Exercise details:
The lines to be copied are those below that contain "الانفجار".

Extracted records:
----
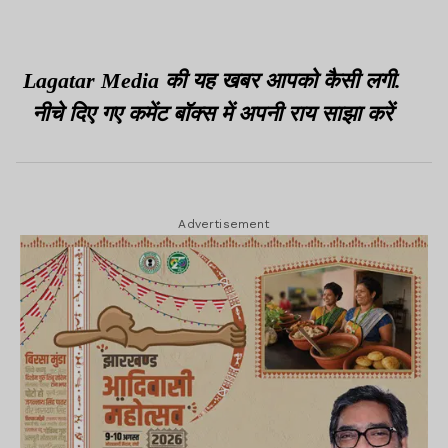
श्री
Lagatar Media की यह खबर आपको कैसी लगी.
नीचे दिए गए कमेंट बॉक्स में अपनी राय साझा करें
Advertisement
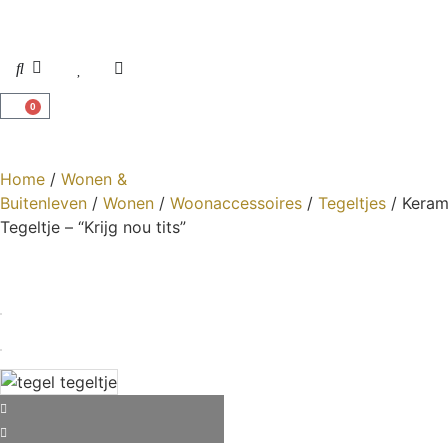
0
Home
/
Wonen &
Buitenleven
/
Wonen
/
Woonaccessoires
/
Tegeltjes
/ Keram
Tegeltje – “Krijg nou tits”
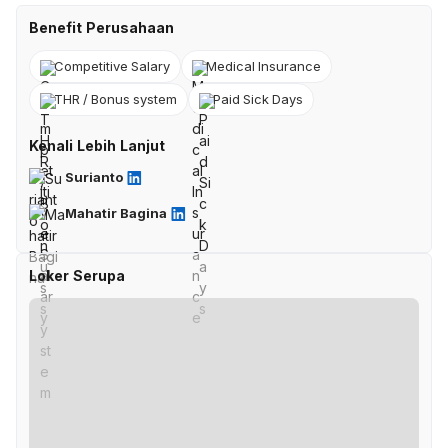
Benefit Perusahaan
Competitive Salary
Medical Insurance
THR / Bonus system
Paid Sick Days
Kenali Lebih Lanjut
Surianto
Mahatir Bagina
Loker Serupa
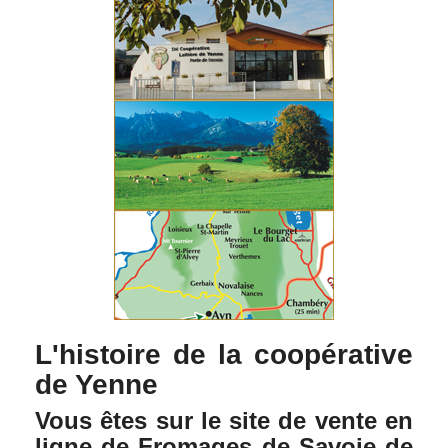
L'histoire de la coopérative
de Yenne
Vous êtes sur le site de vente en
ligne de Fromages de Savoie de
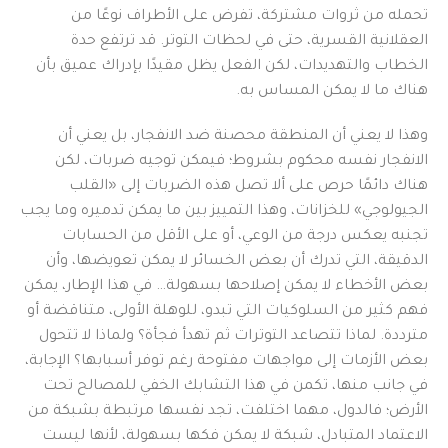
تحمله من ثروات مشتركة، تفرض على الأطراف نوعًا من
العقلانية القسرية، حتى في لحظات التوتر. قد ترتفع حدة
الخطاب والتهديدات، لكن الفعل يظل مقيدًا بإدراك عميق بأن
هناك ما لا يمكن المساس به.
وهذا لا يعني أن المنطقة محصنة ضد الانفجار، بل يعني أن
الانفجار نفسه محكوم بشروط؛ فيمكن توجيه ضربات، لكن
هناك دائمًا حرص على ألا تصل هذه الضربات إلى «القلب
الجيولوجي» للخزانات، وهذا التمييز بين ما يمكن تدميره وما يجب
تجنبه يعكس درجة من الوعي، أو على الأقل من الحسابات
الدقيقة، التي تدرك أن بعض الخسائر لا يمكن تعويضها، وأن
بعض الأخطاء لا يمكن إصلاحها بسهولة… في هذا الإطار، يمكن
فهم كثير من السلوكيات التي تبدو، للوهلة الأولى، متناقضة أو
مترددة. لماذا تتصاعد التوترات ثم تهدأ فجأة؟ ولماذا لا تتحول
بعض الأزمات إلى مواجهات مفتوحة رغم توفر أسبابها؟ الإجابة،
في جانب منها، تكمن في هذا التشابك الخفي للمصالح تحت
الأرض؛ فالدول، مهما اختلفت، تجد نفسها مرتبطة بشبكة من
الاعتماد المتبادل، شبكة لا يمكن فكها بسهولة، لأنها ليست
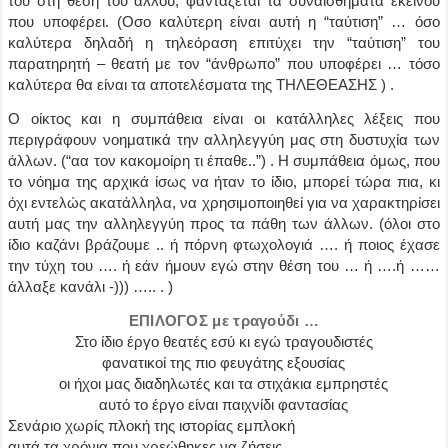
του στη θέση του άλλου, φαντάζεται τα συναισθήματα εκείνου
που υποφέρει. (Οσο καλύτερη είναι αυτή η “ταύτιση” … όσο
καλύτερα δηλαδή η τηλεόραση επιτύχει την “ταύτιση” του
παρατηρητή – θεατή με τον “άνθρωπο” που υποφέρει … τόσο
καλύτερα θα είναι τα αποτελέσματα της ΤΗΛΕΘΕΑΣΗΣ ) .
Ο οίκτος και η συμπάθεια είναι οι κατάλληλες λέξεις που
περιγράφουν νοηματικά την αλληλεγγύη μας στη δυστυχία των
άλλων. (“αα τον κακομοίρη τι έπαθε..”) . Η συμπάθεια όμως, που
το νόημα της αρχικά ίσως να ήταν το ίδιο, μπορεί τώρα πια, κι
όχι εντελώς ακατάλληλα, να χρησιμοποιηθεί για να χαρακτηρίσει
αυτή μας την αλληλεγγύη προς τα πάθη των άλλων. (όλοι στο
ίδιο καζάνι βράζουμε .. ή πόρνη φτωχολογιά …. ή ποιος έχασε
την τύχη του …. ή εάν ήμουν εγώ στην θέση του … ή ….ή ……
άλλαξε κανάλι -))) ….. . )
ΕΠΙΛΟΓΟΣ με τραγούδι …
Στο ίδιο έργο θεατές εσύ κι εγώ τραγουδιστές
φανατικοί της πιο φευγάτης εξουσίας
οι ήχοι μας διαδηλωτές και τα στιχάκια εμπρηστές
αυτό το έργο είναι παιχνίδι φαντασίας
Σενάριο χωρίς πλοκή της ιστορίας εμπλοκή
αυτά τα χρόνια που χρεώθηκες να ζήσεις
----
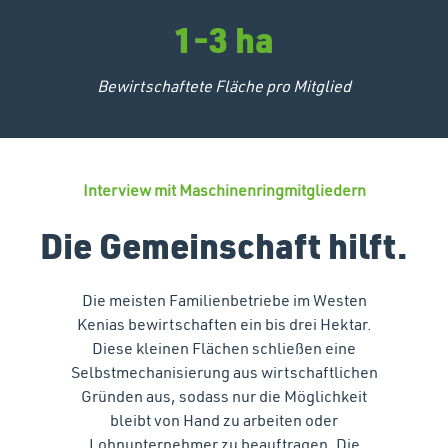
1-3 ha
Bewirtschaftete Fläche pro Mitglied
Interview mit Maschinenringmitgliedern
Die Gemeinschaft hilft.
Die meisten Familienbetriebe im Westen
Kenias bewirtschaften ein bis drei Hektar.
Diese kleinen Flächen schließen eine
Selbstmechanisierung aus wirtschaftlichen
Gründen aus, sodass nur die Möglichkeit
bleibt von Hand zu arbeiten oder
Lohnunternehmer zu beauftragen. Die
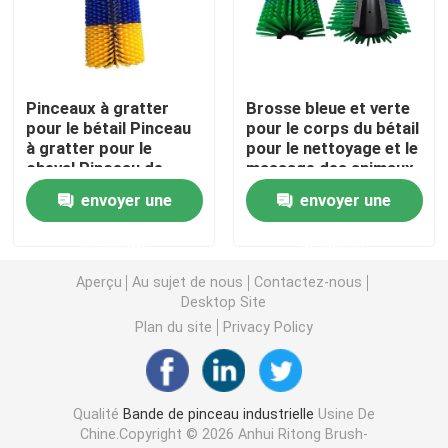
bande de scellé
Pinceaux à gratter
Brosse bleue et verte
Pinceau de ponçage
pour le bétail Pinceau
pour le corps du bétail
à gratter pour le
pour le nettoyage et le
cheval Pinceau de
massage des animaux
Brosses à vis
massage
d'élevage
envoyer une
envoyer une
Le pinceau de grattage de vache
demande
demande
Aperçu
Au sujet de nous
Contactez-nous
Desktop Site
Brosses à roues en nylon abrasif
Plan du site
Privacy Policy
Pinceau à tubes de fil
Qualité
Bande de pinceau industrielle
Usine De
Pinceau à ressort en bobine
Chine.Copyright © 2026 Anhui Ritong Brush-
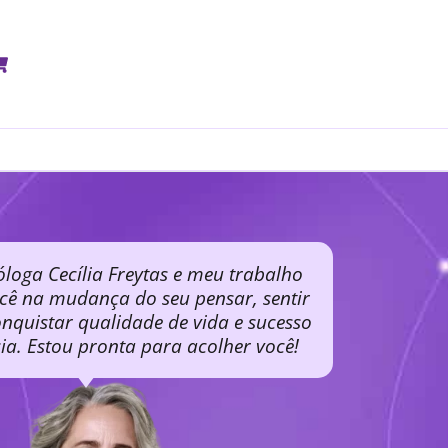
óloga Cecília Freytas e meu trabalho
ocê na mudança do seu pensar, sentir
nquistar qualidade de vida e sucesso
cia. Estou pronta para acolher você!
----
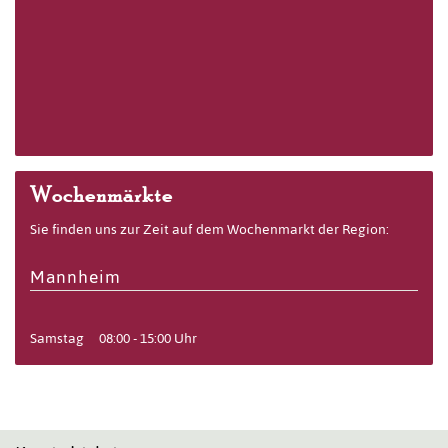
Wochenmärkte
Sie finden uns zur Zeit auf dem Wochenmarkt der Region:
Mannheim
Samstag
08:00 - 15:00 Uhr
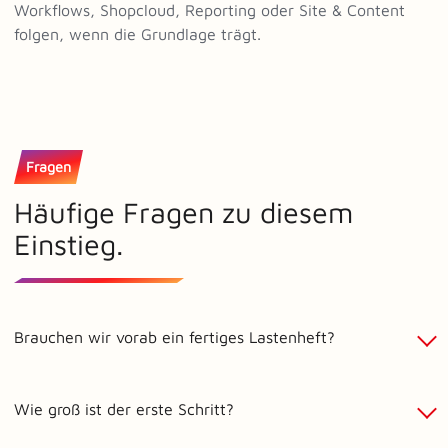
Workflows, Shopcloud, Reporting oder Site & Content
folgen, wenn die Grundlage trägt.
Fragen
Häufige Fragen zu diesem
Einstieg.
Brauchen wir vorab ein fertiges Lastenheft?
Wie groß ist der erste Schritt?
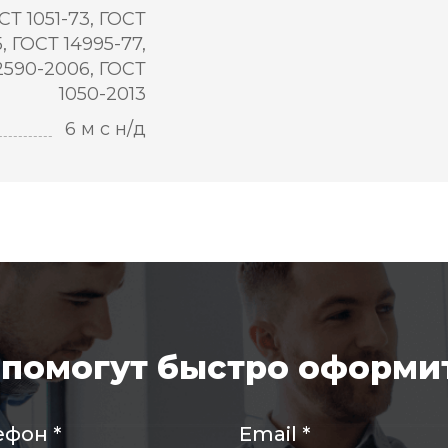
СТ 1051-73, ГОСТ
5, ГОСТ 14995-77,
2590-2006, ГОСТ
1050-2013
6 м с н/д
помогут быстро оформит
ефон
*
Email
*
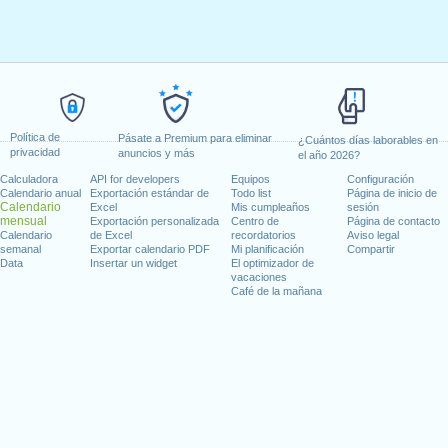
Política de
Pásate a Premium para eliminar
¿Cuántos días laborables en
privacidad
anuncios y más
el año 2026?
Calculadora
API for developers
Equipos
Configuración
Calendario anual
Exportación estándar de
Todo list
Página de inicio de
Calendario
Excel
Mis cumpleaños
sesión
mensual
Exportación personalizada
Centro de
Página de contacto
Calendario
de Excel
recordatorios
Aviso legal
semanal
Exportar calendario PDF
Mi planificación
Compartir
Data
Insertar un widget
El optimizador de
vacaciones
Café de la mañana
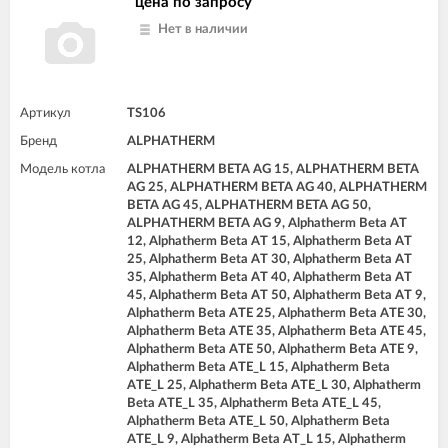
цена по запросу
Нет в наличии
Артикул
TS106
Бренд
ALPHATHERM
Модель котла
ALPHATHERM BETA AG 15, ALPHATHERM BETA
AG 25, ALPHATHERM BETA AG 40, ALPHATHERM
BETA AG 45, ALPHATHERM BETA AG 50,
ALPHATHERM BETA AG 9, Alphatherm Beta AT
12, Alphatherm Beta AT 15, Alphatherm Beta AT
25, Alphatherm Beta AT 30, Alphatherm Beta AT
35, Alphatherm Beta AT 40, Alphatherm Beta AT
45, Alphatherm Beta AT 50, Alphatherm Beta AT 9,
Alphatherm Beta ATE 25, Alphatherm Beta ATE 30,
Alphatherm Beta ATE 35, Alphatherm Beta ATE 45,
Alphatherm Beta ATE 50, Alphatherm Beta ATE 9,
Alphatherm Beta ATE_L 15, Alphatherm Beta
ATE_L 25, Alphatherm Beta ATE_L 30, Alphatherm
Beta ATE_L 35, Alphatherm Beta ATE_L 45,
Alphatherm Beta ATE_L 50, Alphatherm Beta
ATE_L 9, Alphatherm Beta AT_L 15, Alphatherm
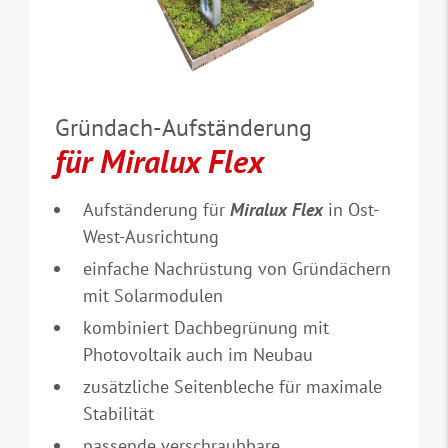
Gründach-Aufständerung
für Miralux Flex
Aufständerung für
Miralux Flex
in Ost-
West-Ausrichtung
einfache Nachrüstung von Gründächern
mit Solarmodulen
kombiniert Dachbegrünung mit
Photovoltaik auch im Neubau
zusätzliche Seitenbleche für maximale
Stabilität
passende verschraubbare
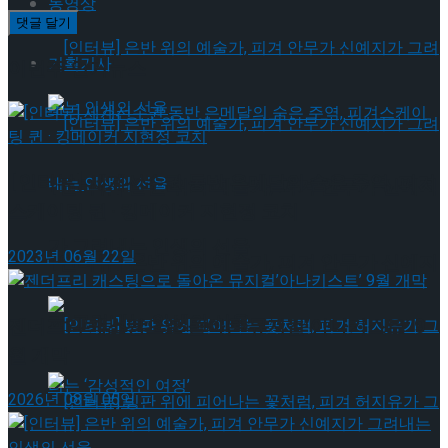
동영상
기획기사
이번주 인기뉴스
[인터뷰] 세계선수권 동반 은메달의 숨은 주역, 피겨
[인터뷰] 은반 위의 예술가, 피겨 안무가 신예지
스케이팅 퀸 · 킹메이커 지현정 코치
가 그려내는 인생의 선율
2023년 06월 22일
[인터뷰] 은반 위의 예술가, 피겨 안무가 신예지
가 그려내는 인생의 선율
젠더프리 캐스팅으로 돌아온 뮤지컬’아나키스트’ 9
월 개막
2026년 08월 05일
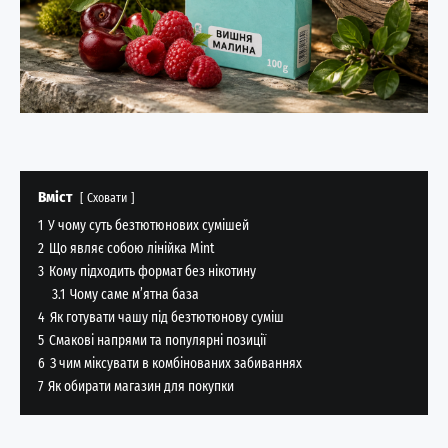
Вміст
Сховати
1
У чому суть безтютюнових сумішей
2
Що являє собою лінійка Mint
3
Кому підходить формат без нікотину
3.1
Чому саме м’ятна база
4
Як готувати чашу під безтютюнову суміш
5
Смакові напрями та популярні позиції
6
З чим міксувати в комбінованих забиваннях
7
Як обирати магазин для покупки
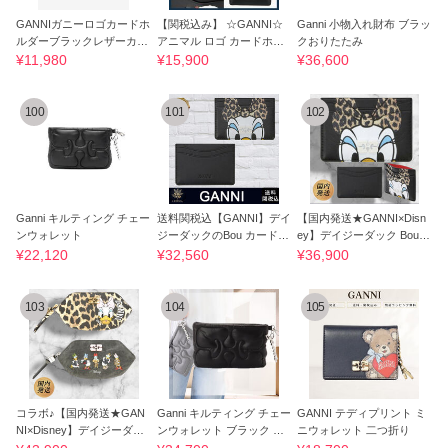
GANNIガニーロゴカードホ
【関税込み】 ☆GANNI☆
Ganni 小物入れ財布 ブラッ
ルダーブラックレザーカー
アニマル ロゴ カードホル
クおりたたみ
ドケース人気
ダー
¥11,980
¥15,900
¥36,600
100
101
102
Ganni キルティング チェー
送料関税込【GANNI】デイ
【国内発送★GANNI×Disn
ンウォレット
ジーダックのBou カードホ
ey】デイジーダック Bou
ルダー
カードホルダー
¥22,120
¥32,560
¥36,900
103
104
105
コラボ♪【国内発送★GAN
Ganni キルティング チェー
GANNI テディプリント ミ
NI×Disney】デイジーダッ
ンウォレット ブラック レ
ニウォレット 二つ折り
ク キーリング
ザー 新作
----
Your response:
وهذا لا يعني أن المنطقة محصنة ضد الانفجار، بل يعني أن
الانفجار نفسه محكوم بشروط؛ فيمكن توجيه ضربات، لكن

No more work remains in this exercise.